* _Exercise requirements_: The answer must be every line of the records in which the string "interactable" appears.

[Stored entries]
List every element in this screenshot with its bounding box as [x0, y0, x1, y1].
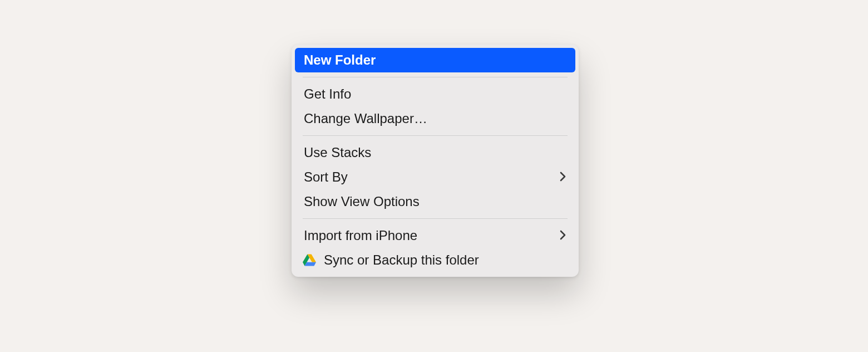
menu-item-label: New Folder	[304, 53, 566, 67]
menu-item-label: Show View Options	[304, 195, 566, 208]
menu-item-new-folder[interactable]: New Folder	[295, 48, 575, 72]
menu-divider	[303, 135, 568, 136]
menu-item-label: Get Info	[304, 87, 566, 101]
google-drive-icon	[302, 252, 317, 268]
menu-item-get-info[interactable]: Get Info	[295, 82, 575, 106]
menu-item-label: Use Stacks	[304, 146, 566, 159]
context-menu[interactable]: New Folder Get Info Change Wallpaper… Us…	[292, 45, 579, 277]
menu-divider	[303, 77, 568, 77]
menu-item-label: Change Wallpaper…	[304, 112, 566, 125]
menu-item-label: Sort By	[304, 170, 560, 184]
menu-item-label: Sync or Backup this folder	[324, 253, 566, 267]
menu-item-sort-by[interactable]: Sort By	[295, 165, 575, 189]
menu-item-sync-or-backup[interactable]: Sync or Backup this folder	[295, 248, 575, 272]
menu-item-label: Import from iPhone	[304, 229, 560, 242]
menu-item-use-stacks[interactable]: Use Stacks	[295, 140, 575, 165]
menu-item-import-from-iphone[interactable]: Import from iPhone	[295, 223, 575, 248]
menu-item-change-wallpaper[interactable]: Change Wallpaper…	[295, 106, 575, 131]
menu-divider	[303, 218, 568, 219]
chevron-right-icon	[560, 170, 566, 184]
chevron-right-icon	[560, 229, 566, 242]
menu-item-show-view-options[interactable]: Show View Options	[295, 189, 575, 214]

* * *

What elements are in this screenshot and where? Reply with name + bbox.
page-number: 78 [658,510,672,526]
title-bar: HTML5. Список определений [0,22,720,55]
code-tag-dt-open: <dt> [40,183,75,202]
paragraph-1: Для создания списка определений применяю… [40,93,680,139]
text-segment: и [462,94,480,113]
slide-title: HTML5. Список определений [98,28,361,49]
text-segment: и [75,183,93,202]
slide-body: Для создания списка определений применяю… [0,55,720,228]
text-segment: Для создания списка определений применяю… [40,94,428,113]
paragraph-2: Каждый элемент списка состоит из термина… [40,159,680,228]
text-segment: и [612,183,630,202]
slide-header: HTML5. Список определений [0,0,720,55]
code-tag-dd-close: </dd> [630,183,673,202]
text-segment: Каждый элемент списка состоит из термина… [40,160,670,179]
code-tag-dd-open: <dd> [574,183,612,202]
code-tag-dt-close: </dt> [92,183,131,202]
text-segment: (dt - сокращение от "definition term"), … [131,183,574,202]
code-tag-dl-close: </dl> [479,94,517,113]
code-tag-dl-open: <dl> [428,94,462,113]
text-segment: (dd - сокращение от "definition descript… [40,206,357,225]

* _Task result_:
menu-item-new-folder[interactable]: New Folder	[295, 48, 575, 72]
menu-item-get-info[interactable]: Get Info	[295, 82, 575, 106]
context-menu[interactable]: New Folder Get Info Change Wallpaper… Us…	[292, 45, 579, 277]
menu-item-sort-by[interactable]: Sort By	[295, 165, 575, 189]
menu-item-sync-or-backup[interactable]: Sync or Backup this folder	[295, 248, 575, 272]
menu-item-use-stacks[interactable]: Use Stacks	[295, 140, 575, 165]
menu-item-import-from-iphone[interactable]: Import from iPhone	[295, 223, 575, 248]
menu-item-change-wallpaper[interactable]: Change Wallpaper…	[295, 106, 575, 131]
menu-item-show-view-options[interactable]: Show View Options	[295, 189, 575, 214]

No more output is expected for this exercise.